(Task): Every record, apart from its pictures, should be repeated exactly.

= Beginning of Section =

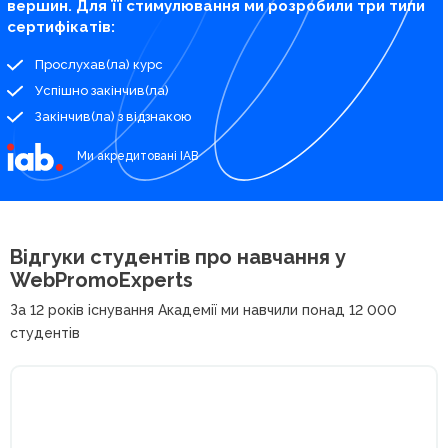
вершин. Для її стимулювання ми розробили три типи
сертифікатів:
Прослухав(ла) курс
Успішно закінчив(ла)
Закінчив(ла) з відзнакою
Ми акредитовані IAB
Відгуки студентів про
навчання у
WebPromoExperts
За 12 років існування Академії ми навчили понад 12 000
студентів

= End of Section =

(Problem solution):
вершин. Для її стимулювання ми розробили три типи
сертифікатів:
Прослухав(ла) курс
Успішно закінчив(ла)
Закінчив(ла) з відзнакою
Ми акредитовані IAB
Відгуки студентів про
навчання у
WebPromoExperts
За 12 років існування Академії ми навчили понад 12 000
студентів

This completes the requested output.